Re: [PATCH 18/19] index-helper: autorun

Duy Nguyen <pclouds@xxxxxxxxx> · Fri, 18 Mar 2016 07:50:27 +0700

On Thu, Mar 17, 2016 at 9:43 PM, Johannes Schindelin
<Johannes.Schindelin@xxxxxx> wrote:
> Hi Duy,
>
> On Thu, 17 Mar 2016, Duy Nguyen wrote:
>
>> On Thu, Mar 17, 2016 at 1:27 AM, Johannes Schindelin
>> <Johannes.Schindelin@xxxxxx> wrote:
>> > I am much more concerned about concurrent accesses and the communication
>> > between the Git processes and the index-helper.
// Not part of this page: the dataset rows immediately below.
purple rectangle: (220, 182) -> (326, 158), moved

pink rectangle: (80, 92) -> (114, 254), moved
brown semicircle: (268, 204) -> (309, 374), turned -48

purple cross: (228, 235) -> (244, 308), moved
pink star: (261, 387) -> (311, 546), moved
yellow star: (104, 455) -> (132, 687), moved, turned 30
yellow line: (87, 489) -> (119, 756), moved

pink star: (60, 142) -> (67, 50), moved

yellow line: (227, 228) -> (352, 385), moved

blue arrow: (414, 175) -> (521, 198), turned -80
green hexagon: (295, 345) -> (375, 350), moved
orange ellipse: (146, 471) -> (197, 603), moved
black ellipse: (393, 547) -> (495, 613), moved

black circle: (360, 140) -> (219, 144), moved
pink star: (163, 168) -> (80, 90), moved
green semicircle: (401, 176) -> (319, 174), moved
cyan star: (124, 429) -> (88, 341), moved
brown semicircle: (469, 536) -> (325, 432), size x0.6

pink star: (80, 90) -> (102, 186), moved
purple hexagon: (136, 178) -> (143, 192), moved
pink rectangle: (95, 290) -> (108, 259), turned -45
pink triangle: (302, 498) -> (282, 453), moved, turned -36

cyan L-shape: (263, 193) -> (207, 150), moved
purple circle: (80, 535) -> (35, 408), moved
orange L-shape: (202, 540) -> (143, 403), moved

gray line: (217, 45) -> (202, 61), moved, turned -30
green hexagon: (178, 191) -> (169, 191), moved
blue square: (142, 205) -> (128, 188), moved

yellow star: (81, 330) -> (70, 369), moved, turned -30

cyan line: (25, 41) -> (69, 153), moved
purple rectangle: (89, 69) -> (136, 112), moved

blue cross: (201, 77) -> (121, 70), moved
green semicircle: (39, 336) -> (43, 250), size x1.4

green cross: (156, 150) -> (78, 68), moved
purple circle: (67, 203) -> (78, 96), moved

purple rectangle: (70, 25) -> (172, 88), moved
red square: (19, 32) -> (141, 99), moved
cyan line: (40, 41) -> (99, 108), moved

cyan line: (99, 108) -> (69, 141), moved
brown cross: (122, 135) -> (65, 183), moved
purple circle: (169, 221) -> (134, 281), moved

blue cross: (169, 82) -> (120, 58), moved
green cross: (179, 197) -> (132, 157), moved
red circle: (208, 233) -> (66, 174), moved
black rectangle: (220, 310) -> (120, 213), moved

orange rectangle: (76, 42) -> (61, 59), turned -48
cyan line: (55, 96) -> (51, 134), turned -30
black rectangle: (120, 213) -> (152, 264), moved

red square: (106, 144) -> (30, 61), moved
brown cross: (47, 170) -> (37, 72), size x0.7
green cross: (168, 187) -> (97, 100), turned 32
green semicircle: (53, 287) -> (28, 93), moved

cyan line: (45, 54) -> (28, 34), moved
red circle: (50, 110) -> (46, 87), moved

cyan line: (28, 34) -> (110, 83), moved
Writing to the .pid file
>> > sounds very fragile to me, in particular when multiple processes can poke
>> > the index-helper in succession and some readers are unaware that the index
>> > is being refreshed.
>>
>> It's not that bad.
>
> Well, the way I read the code it is possible that:
>
> 1. Git process 1 starts, reading the index
> 2. Git process 2 starts, poking the index-helper
> 3. The index-helper updates the .pid file (why not set a bit in the shared
>    memory?) with a prefix "W"
> 4. Git process 2 reads the .pid file and waits for the "W" to go away
>    (what if index-helper is not fast enough to write the "W"?)
> 5. Git process 1 access the index, happily oblivious that it is being
>    updated and the data is in an inconsistent state

No, if process 1 reads the index file, then that file will remain
consistent/unchanged all the time. index-helper is not allowed to
touch that file at all.

The process 2 gets the index content from shm (cached by the index
helper), verifies that it's good (with the signature at the end of the
shm). If watchman is used, process 2 can also read the list of
modified files from another shm, combine it with the in-core index,
then write it down the normal way. Only then process 1 (or process 3)
can see the new index content from the file.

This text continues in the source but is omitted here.